Department of Electrophysiology, St Bartholomew's Hospital, West Smithfield, London EC1A 7BE, UK.
Europace. 2013 Feb;15(2):284-9. doi: 10.1093/europace/eus258. Epub 2012 Sep 21.
In patients undergoing epicardial catheter ablation of ventricular tachycardia (VT), current guidelines recommend obtaining pericardial access prior to heparinization to minimize bleeding complications. Consequently, access is obtained before endocardial mapping (leading to unnecessary punctures) or during an additional procedure. We present our experience of obtaining pericardial access during the index procedure in heparinized patients.
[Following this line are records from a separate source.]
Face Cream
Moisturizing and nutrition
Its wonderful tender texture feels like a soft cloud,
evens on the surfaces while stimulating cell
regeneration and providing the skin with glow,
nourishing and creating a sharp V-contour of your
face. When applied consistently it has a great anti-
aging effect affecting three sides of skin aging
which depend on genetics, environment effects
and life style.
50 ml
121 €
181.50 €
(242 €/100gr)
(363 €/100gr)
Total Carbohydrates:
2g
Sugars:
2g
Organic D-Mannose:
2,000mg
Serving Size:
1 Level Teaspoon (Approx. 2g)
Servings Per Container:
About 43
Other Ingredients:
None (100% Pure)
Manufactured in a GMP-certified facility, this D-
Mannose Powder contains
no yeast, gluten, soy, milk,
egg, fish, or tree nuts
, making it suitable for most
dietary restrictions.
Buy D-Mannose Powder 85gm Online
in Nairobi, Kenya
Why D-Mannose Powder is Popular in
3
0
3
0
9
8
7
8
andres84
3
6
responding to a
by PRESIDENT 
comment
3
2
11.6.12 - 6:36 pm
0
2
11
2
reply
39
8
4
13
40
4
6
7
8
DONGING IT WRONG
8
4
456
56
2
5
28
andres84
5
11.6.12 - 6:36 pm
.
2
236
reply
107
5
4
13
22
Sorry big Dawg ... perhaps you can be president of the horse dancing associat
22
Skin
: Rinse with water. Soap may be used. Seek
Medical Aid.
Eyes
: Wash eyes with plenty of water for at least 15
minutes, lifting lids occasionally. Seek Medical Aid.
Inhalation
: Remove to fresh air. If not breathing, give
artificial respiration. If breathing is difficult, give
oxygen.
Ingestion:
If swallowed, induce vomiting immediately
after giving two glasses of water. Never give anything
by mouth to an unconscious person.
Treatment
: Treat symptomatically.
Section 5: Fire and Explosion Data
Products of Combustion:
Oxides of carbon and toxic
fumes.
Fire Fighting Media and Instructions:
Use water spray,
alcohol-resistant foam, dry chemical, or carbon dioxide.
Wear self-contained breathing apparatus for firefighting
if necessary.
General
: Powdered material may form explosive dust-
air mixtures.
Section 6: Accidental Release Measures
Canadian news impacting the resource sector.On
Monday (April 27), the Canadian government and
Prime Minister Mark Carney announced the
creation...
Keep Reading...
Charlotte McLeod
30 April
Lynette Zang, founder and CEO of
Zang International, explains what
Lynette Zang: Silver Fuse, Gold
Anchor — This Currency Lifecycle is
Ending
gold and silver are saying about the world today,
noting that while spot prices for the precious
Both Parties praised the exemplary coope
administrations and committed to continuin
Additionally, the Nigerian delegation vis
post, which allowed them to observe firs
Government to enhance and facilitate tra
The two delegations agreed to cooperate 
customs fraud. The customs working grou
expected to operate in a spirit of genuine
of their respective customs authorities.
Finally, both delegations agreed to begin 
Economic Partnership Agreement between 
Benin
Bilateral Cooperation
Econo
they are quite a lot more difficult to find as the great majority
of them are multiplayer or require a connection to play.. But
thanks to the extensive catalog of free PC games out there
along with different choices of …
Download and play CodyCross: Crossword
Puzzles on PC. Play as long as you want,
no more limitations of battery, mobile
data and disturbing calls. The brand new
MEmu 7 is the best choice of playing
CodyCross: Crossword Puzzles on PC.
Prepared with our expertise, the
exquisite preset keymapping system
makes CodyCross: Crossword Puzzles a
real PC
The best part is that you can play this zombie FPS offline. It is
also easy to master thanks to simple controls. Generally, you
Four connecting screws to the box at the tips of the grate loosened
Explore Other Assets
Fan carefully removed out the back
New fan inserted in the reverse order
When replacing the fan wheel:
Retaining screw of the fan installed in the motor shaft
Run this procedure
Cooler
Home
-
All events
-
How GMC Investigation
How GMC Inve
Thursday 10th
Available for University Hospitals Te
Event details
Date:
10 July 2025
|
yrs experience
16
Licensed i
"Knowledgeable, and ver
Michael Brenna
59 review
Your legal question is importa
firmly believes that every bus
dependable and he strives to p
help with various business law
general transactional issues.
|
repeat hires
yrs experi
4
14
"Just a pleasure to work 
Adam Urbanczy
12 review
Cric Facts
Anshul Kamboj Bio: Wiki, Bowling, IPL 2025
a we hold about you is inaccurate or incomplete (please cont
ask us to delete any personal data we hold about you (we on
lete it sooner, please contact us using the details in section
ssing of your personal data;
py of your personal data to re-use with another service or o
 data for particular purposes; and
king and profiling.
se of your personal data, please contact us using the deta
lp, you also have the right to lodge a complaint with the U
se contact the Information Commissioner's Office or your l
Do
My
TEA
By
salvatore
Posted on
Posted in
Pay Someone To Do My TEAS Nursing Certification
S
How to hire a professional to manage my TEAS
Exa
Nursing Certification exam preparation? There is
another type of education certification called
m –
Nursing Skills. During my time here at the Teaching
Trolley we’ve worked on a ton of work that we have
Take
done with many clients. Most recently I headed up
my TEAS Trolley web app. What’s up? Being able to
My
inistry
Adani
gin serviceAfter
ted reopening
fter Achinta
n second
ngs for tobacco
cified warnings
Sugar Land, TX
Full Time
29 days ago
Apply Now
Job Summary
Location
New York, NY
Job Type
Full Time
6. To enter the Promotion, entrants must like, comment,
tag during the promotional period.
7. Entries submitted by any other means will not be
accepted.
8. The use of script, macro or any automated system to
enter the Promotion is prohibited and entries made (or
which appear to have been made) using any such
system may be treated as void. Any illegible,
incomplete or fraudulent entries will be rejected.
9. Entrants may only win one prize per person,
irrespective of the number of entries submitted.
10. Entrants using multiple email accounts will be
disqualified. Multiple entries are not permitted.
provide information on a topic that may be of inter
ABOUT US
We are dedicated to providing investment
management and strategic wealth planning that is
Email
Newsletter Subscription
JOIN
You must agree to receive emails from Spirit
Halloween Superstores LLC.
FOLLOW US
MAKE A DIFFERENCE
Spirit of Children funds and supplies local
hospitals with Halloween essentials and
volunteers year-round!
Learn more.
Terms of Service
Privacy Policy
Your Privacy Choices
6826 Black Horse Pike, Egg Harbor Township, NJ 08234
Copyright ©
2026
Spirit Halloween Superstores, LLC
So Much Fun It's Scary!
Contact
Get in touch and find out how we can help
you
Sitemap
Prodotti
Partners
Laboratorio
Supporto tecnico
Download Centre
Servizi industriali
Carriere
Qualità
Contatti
Patients undergoing catheter ablation of VT in whom pericardial access was performed after heparinization were included. Clinical and procedural data and complications were recorded. Electrocardiograms (ECGs) were analysed for published criteria suggesting an epicardial ablation target and compared with patients (matched for substrate) undergoing successful endocardial ablation. Seventeen patients (13 males, age 58 ± 16 years, 8 (47%) ischaemic) were evaluated. Pericardial access was achieved in 16 (94%), including 2 patients with prior epicardial ablation. The mean activated clotting time was 273 ± 36 s. No bleeding complications occurred. In three patients, inadvertent puncture of the right ventricle caused no adverse consequences. An epicardial ablation target was found in nine of which three (33%) had ECG criteria, suggesting an epicardial circuit. In comparison 5 of 17 patients undergoing successful endocardial ablation had at least one ECG criterion suggesting an epicardial ablation target.
Obtaining pericardial access for epicardial catheter ablation for VT appears to be safe in heparinized patients. Electrocardiogram criteria suggesting an epicardial ablation target lack the sensitivity and specificity accurately to predict which patients might need epicardial ablation. Performing pericardial access in heparinized patients therefore may reduce unnecessary punctures and reduce the number of additional procedures in some patients.
在接受心外膜导管消融治疗室性心动过速(VT)的患者中,目前的指南建议在肝素化之前获得心包腔入路,以最大程度地减少出血并发症。因此,入路是在心内膜标测之前(导致不必要的穿刺)或在附加程序期间获得的。我们介绍了在肝素化患者中在行索引程序时获得心包腔入路的经验。
纳入了在肝素化后进行心包腔穿刺的接受 VT 导管消融治疗的患者。记录了临床和程序数据以及并发症。分析心电图(ECG)以确定是否存在提示心外膜消融靶点的发表标准,并与接受成功的心内膜消融的患者(匹配基质)进行比较。共评估了 17 例患者(13 例男性,年龄 58±16 岁,8 例(47%)为缺血性)。16 例(94%)患者获得了心包腔入路,其中 2 例患者曾进行过心外膜消融。平均激活凝血时间为 273±36 秒。无出血并发症发生。在 3 例患者中,右心室的无意穿刺没有造成不良后果。在 9 例患者中发现了心外膜消融靶点,其中 3 例(33%)有心电图标准,提示有心外膜环。相比之下,17 例接受成功的心内膜消融的患者中有 5 例至少有 1 个心电图标准提示需要心外膜消融靶点。
在心包内肝素化患者中进行心包腔穿刺以进行 VT 的心外膜导管消融似乎是安全的。提示心外膜消融靶点的心电图标准缺乏敏感性和特异性,无法准确预测哪些患者可能需要心外膜消融。因此,在肝素化患者中进行心包腔入路可能会减少不必要的穿刺,并在某些患者中减少附加程序的数量。